This post is part of a series on crossword puzzles, data, and language.
Just how common are the most common crossword answers? Find out here! A word on sources: I got a lot out of this article [1] by Dr. Steven T. Piantadosi, head of the computation and language lab at UC Berkeley. It gives a great breakdown of Zipf's law -- different formulations, fields of applicability, some theorized explanations from the literature, and the shortcomings of those explanations.
Certain words are especially useful when constructing a crossword, and they appear frequently in puzzles. Sometimes as solvers we'll complain that we see such "crosswordese" over and over again. There's no doubt that some answers show up more than others. But I think it's worth taking a look at just how common crosswordese really is.

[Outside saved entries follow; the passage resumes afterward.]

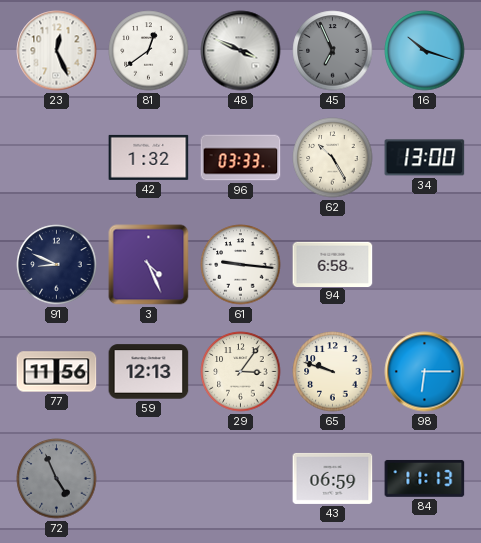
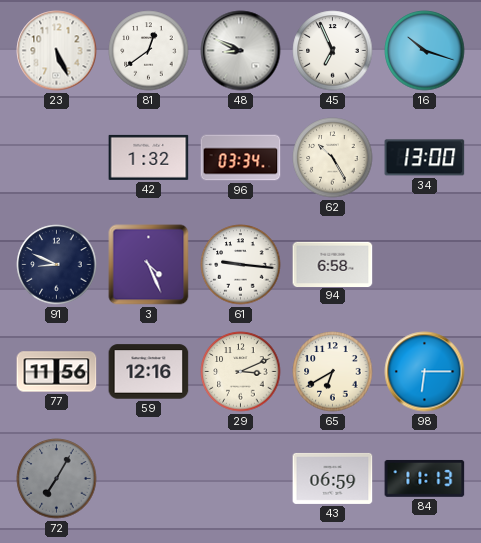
23: 12:26 -> 5:26
48: 3:49 -> 8:49
45 dial: grey -> white
96: 03:33 -> 03:34
59: 12:13 -> 12:16
29: 3:06 -> 3:11
65: 9:48 -> 6:40
72: 4:56 -> 7:05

In most languages, word frequency is distributed unevenly. A very small fraction of the words in the dictionary make up a very large fraction of the words you regularly speak or write. In a corpus, the most common words are often much much more common than, say, the 100th most common word.
It turns out word frequency falls off according to a power law. Let's say you have a language corpus whose most common word is THE, which shows up 120 times. For most languages, the next most common word in the corpus would only appear 120⁄2 = 60 times. The third-place word will appear 120⁄3 = 40 times, fourth-place 120⁄4 = 30 times, and so on and so on.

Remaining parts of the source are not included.